Sam Adepoju, 2020 Graduate

Sam Adepoju, 2020 graduate

Sam Adepoju, a graduating urban studies student who served as president of the Rutgers–Camden Student Government Association, encouraged his fellow graduates from the College of Arts and Sciences to look to a bright future. “The whole world has been in a state that none of us have experienced before,” Adepoju said. “These are indeed trying times. But I want to assure the joy that is coming will outshine the pain you may be feeling right now.”

Judy Perry Martinez, president of the American Bar Association, offered inspiring words to the new Rutgers Law School‒Camden graduates.

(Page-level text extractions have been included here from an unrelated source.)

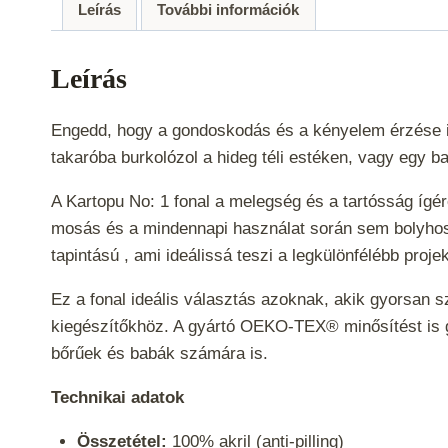
Leírás
További információk
Leírás
Engedd, hogy a gondoskodás és a kényelem érzése ins
takaróba burkolózol a hideg téli estéken, vagy egy b
A Kartopu No: 1 fonal a melegség és a tartósság ígére
mosás és a mindennapi használat során sem bolyhosod
tapintású , ami ideálissá teszi a legkülönfélébb proj
Ez a fonal
ideális választás azoknak, akik gyorsan s
kiegészítőkhöz. A gyártó OEKO-TEX® minősítést is gar
bőrűek és babák számára is.
Technikai adatok
Összetétel:
100% akril (anti-pilling)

“It seems like yesterday that I was standing where you are today, but my yesterday is nothing like where you are today,” Perry Martinez said. “You are facing unprecedented challenges as law school graduates. I know, because of your grit, determination, and commitment, you will thrive.”

Judy Perry Martinez, President of the American Bar Association

Judy Perry Martinez, President of the American Bar Association

In a nearly 10-minute live segment in the ceremony, Rutgers Law Co-Dean Kimberly Mutcherson congratulated the graduating class and acknowledged the pandemic’s impact on everyone. “When we began this academic year, none of us could have imagined how it would end,” said Mutcherson. “‘Disruptive’ is almost too small a word for the way in which our personal, professional, and academic lives have been thrown into upheaval during the last few months. Though a global pandemic is not something you’ve lived through before, many of you are no strangers to adversity or hard work in the face of turmoil. But I don’t want to dwell on the scariness of the world right now because this is a time for joy.”

Robert DiStanislao, owner and president of RDS Enterprises and a member of the Porsche Cars North America Board of Regents, spoke to School of Business graduates. “Be courageous,” said DiStanislao, a 1983 Rutgers–Camden alumnus. “Take a stand. Be the difference. Go out in the world and be successful. And don’t forget your university.”

Michael Palis, provost of Rutgers–Camden, addressed the Class of 2020 for the Graduate School. “Your advanced academic degrees have prepared you to be creative thinkers,” he said. “As graduates, you will be called upon to use what you’ve learned to lead our communities through this crisis and to help build a better tomorrow on the other side of this pandemic.”